The paper describes author’s personal history of tidyverse. Overall, it is a nice summary of author’s personal history of tidyverse, however, a lot of the information presented were previously publicly available so there is not much new information or new insight for those who followed the author’s work. Would the author be willing to share some additional information or insight that may not be commonly known? Some questions below may be helpful.

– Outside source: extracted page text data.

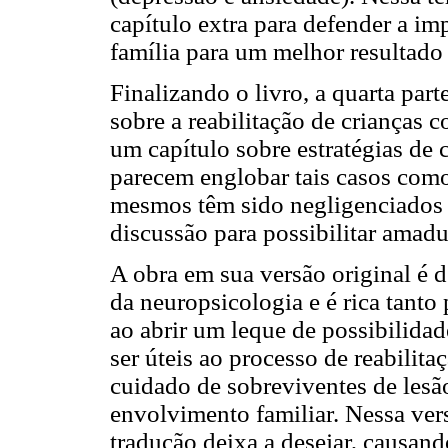
capítulo extra para defender a im
família para um melhor resultado 
Finalizando o livro, a quarta part
sobre a reabilitação de crianças 
um capítulo sobre estratégias de 
parecem englobar tais casos como
mesmos têm sido negligenciados 
discussão para possibilitar amadu
A obra em sua versão original é d
da neuropsicologia e é rica tanto 
ao abrir um leque de possibilida
ser úteis ao processo de reabilit
cuidado de sobreviventes de lesão
envolvimento familiar. Nessa vers
tradução deixa a desejar, causand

Further questions that might be interest to the reader

  • Page 11 - The paper notes the high cost of introducing new data structures. However, better-designed structures might yield computational or memory efficiency benefits. Could the author expand on how they weigh human-centric design against computational performance?
  • Page 13 - The distinction between data-variable and environment-variable remains a subtle source of confusion. Readers may benefit from a discussion of past approaches like aes_string() in ggplot2 that used string inputs to resolve this. Why was this strategy eventually deprecated in favor of tidy evaluation?
  • Page 13 - The tidy evaluation section could be enhanced by acknowledging alternative approaches in base R, such as bquote() and eval(). For example:
grouped_mean <- function(df, var_name, summary_var) {
  bquote(df %>%
           group_by(.(substitute(var_name))) %>%
           summarise(mean = mean(.(substitute(summary_var))))
         ) %>%
    eval()
}

grouped_mean(cars, dist, speed)

This method is accessible using base tools without the need of tidyeval and can be conceptualized as macro substitution. Some readers may wonder why the tidyverse chose not to promote this simpler approach. A brief comment or comparison would be welcome. - Page 17 - The tidymodels framework is introduced, but its reception in the community is not discussed. Some readers may be curious whether it achieved the same adoption and clarity as earlier tidyverse tools. Were there challenges in unifying APIs for different statistical models? Has the community embraced it, or found it complex compared to, say, lm() or glm() workflows? - What was author’s influence on the design of the dplyr package? Çetinkaya-Rundel et al (2022) “An educator’s perspective of the tidyverse” suggests that dplyr has benefits of transferability with SQL syntax, but was the author motivated by SQL? - How did he become a contractor for Winston Chang? How did his job at RStudio start? Where did he meet JJ Allaire?

Typos or grammar issues

  • Page 2: “this led to an general interest” -> “this led to a general interest”
  • Page 3: “my Dad” -> “my dad” (to be consistent with page 2)
  • Page 3: “This lead me to” -> “This led me to”
  • Page 3: “through generally provided” -> doesn’t grammatically make sense
  • Page 4: “NSF” -> National Science Foundation.
  • Page 4 - “for the the tidyverse” -> “for the tidyverse”?
  • Page 5: “it requires that understand functions” -> “it requires that users understand functions”
  • Page 6 - “In the this section” -> “In this section”
  • Page 6: “an pragmatic approach” (in the footnote) -> “a pragmatic approach”
  • Page 14 - “I fully I embraced” -> “I fully embraced”
  • Page 17: “usethis::use_release_isse()” -> “usethis::use_release_issue()”
  • Page 19: “we the community found” -> “the community found”
  • Page 20: “IDE”, “LLMs” -> acronyms should be defined first

“new users bring fresh perspectives and questions that challenge assumptions, while experienced practitioners share deep insights that push the ecosystem forward.” -> very nice writing.

Possible fixes

  • Figure 1: the grey points I believe represent the update releases to CRAN. Caption needs to include this.
  • Page 17, tidymodels team doesn’t mention Julia Silge, but isn’t she part of the tidymodels team?
  • Page 18: mention of R forwards task force (https://forwards.github.io/) is I think fitting next to R-Ladies, etc.
  • Page 21 - The author mentions re-licensing to MIT. It may be worth briefly acknowledging the 2020 GitHub discussions about ggplot2 re-licensing, where some community members raised concerns about enabling commercial reuse without attribution. A sentence to acknowledge the diversity of views would provide transparency and balance.